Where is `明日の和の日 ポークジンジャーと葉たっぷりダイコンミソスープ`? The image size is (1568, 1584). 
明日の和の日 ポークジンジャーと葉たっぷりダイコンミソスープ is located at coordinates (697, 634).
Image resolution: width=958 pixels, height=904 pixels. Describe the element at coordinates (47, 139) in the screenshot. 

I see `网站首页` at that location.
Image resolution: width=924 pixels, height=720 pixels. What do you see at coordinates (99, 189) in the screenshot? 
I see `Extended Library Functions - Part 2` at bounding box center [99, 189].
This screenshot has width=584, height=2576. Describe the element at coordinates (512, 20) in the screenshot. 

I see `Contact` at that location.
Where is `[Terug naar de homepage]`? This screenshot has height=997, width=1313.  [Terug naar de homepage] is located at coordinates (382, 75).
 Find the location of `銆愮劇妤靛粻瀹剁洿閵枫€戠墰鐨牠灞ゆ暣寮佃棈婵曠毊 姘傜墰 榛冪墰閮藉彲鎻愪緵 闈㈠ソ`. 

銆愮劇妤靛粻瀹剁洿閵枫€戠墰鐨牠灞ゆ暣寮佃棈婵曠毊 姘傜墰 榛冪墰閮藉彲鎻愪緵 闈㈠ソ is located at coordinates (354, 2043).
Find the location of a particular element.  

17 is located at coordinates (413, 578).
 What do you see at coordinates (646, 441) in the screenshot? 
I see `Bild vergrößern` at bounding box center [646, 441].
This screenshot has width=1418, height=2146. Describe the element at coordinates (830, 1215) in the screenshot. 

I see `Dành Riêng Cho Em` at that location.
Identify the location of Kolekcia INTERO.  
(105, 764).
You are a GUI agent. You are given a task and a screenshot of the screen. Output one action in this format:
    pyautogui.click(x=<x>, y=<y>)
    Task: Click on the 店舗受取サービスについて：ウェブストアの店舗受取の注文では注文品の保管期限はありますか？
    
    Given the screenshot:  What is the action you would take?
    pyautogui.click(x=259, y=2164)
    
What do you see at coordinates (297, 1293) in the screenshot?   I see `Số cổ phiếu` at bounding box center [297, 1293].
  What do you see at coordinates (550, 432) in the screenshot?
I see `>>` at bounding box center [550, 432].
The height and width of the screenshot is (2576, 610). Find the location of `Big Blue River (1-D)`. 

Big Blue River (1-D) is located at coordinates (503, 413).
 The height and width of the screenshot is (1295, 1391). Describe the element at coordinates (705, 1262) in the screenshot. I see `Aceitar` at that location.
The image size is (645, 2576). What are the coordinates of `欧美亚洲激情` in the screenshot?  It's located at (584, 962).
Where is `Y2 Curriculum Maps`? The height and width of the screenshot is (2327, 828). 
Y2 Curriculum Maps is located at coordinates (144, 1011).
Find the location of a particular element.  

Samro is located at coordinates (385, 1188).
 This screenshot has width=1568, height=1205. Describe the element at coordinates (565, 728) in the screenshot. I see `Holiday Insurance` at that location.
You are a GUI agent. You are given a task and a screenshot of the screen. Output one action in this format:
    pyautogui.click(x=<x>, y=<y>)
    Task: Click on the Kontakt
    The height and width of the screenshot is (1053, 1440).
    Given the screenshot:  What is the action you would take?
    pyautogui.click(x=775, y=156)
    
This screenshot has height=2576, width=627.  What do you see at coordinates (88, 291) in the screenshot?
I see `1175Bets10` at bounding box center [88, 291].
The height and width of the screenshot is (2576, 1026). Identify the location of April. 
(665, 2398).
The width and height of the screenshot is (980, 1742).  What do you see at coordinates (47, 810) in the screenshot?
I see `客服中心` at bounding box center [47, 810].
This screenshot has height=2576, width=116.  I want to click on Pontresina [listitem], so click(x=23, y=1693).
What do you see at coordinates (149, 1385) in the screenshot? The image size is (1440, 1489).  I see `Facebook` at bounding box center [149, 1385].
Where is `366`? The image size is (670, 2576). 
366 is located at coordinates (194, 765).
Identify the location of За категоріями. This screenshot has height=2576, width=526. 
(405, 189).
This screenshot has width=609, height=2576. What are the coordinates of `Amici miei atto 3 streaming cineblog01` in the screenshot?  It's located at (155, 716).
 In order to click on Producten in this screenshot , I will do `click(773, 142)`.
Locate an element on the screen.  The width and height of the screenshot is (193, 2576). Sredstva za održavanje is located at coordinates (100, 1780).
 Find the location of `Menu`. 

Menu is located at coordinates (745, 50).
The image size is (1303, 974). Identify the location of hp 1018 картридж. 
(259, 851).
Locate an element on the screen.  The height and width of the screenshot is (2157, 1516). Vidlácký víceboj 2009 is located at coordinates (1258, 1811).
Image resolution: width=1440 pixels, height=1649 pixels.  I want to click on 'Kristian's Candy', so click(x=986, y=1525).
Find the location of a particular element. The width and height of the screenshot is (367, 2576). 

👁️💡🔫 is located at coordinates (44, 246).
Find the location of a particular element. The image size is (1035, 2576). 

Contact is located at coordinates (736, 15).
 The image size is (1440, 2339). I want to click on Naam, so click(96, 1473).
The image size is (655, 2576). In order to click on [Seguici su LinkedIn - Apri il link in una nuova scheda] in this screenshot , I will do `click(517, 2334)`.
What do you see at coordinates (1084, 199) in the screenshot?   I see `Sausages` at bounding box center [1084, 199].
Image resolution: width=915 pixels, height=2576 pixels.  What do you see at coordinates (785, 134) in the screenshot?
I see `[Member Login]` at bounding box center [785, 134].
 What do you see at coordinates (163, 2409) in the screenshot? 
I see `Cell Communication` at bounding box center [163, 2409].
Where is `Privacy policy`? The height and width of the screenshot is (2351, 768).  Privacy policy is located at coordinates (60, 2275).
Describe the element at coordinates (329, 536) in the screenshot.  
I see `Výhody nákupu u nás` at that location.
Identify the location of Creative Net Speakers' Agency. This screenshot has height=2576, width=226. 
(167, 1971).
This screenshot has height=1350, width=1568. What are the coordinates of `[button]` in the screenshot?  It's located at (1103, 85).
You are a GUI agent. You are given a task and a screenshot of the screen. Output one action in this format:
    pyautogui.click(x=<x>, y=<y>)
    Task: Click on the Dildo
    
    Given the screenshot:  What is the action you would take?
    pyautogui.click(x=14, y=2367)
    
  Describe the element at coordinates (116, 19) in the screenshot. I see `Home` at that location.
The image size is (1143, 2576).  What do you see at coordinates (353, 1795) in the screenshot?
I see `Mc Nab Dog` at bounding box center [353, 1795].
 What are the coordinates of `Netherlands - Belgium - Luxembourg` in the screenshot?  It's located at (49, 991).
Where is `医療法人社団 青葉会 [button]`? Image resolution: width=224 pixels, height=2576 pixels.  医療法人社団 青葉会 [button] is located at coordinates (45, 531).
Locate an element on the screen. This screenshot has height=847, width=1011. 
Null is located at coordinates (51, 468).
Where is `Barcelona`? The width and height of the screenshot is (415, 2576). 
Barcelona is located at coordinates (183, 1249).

——————

Activity
Reproduce every line of the material exactly.

Written reply
Where is `明日の和の日 ポークジンジャーと葉たっぷりダイコンミソスープ`? The image size is (1568, 1584). 
明日の和の日 ポークジンジャーと葉たっぷりダイコンミソスープ is located at coordinates (697, 634).
Image resolution: width=958 pixels, height=904 pixels. Describe the element at coordinates (47, 139) in the screenshot. 

I see `网站首页` at that location.
Image resolution: width=924 pixels, height=720 pixels. What do you see at coordinates (99, 189) in the screenshot? 
I see `Extended Library Functions - Part 2` at bounding box center [99, 189].
This screenshot has width=584, height=2576. Describe the element at coordinates (512, 20) in the screenshot. 

I see `Contact` at that location.
Where is `[Terug naar de homepage]`? This screenshot has height=997, width=1313.  [Terug naar de homepage] is located at coordinates (382, 75).
 Find the location of `銆愮劇妤靛粻瀹剁洿閵枫€戠墰鐨牠灞ゆ暣寮佃棈婵曠毊 姘傜墰 榛冪墰閮藉彲鎻愪緵 闈㈠ソ`. 

銆愮劇妤靛粻瀹剁洿閵枫€戠墰鐨牠灞ゆ暣寮佃棈婵曠毊 姘傜墰 榛冪墰閮藉彲鎻愪緵 闈㈠ソ is located at coordinates (354, 2043).
Find the location of a particular element.  

17 is located at coordinates (413, 578).
 What do you see at coordinates (646, 441) in the screenshot? 
I see `Bild vergrößern` at bounding box center [646, 441].
This screenshot has width=1418, height=2146. Describe the element at coordinates (830, 1215) in the screenshot. 

I see `Dành Riêng Cho Em` at that location.
Identify the location of Kolekcia INTERO.  
(105, 764).
You are a GUI agent. You are given a task and a screenshot of the screen. Output one action in this format:
    pyautogui.click(x=<x>, y=<y>)
    Task: Click on the 店舗受取サービスについて：ウェブストアの店舗受取の注文では注文品の保管期限はありますか？
    
    Given the screenshot:  What is the action you would take?
    pyautogui.click(x=259, y=2164)
    
What do you see at coordinates (297, 1293) in the screenshot?   I see `Số cổ phiếu` at bounding box center [297, 1293].
  What do you see at coordinates (550, 432) in the screenshot?
I see `>>` at bounding box center [550, 432].
The height and width of the screenshot is (2576, 610). Find the location of `Big Blue River (1-D)`. 

Big Blue River (1-D) is located at coordinates (503, 413).
 The height and width of the screenshot is (1295, 1391). Describe the element at coordinates (705, 1262) in the screenshot. I see `Aceitar` at that location.
The image size is (645, 2576). What are the coordinates of `欧美亚洲激情` in the screenshot?  It's located at (584, 962).
Where is `Y2 Curriculum Maps`? The height and width of the screenshot is (2327, 828). 
Y2 Curriculum Maps is located at coordinates (144, 1011).
Find the location of a particular element.  

Samro is located at coordinates (385, 1188).
 This screenshot has width=1568, height=1205. Describe the element at coordinates (565, 728) in the screenshot. I see `Holiday Insurance` at that location.
You are a GUI agent. You are given a task and a screenshot of the screen. Output one action in this format:
    pyautogui.click(x=<x>, y=<y>)
    Task: Click on the Kontakt
    The height and width of the screenshot is (1053, 1440).
    Given the screenshot:  What is the action you would take?
    pyautogui.click(x=775, y=156)
    
This screenshot has height=2576, width=627.  What do you see at coordinates (88, 291) in the screenshot?
I see `1175Bets10` at bounding box center [88, 291].
The height and width of the screenshot is (2576, 1026). Identify the location of April. 
(665, 2398).
The width and height of the screenshot is (980, 1742).  What do you see at coordinates (47, 810) in the screenshot?
I see `客服中心` at bounding box center [47, 810].
This screenshot has height=2576, width=116.  I want to click on Pontresina [listitem], so click(x=23, y=1693).
What do you see at coordinates (149, 1385) in the screenshot? The image size is (1440, 1489).  I see `Facebook` at bounding box center [149, 1385].
Where is `366`? The image size is (670, 2576). 
366 is located at coordinates (194, 765).
Identify the location of За категоріями. This screenshot has height=2576, width=526. 
(405, 189).
This screenshot has width=609, height=2576. What are the coordinates of `Amici miei atto 3 streaming cineblog01` in the screenshot?  It's located at (155, 716).
 In order to click on Producten in this screenshot , I will do `click(773, 142)`.
Locate an element on the screen.  The width and height of the screenshot is (193, 2576). Sredstva za održavanje is located at coordinates (100, 1780).
 Find the location of `Menu`. 

Menu is located at coordinates (745, 50).
The image size is (1303, 974). Identify the location of hp 1018 картридж. 
(259, 851).
Locate an element on the screen.  The height and width of the screenshot is (2157, 1516). Vidlácký víceboj 2009 is located at coordinates (1258, 1811).
Image resolution: width=1440 pixels, height=1649 pixels.  I want to click on 'Kristian's Candy', so click(x=986, y=1525).
Find the location of a particular element. The width and height of the screenshot is (367, 2576). 

👁️💡🔫 is located at coordinates (44, 246).
Find the location of a particular element. The image size is (1035, 2576). 

Contact is located at coordinates (736, 15).
 The image size is (1440, 2339). I want to click on Naam, so click(96, 1473).
The image size is (655, 2576). In order to click on [Seguici su LinkedIn - Apri il link in una nuova scheda] in this screenshot , I will do `click(517, 2334)`.
What do you see at coordinates (1084, 199) in the screenshot?   I see `Sausages` at bounding box center [1084, 199].
Image resolution: width=915 pixels, height=2576 pixels.  What do you see at coordinates (785, 134) in the screenshot?
I see `[Member Login]` at bounding box center [785, 134].
 What do you see at coordinates (163, 2409) in the screenshot? 
I see `Cell Communication` at bounding box center [163, 2409].
Where is `Privacy policy`? The height and width of the screenshot is (2351, 768).  Privacy policy is located at coordinates (60, 2275).
Describe the element at coordinates (329, 536) in the screenshot.  
I see `Výhody nákupu u nás` at that location.
Identify the location of Creative Net Speakers' Agency. This screenshot has height=2576, width=226. 
(167, 1971).
This screenshot has height=1350, width=1568. What are the coordinates of `[button]` in the screenshot?  It's located at (1103, 85).
You are a GUI agent. You are given a task and a screenshot of the screen. Output one action in this format:
    pyautogui.click(x=<x>, y=<y>)
    Task: Click on the Dildo
    
    Given the screenshot:  What is the action you would take?
    pyautogui.click(x=14, y=2367)
    
  Describe the element at coordinates (116, 19) in the screenshot. I see `Home` at that location.
The image size is (1143, 2576).  What do you see at coordinates (353, 1795) in the screenshot?
I see `Mc Nab Dog` at bounding box center [353, 1795].
 What are the coordinates of `Netherlands - Belgium - Luxembourg` in the screenshot?  It's located at (49, 991).
Where is `医療法人社団 青葉会 [button]`? Image resolution: width=224 pixels, height=2576 pixels.  医療法人社団 青葉会 [button] is located at coordinates (45, 531).
Locate an element on the screen. This screenshot has height=847, width=1011. 
Null is located at coordinates (51, 468).
Where is `Barcelona`? The width and height of the screenshot is (415, 2576). 
Barcelona is located at coordinates (183, 1249).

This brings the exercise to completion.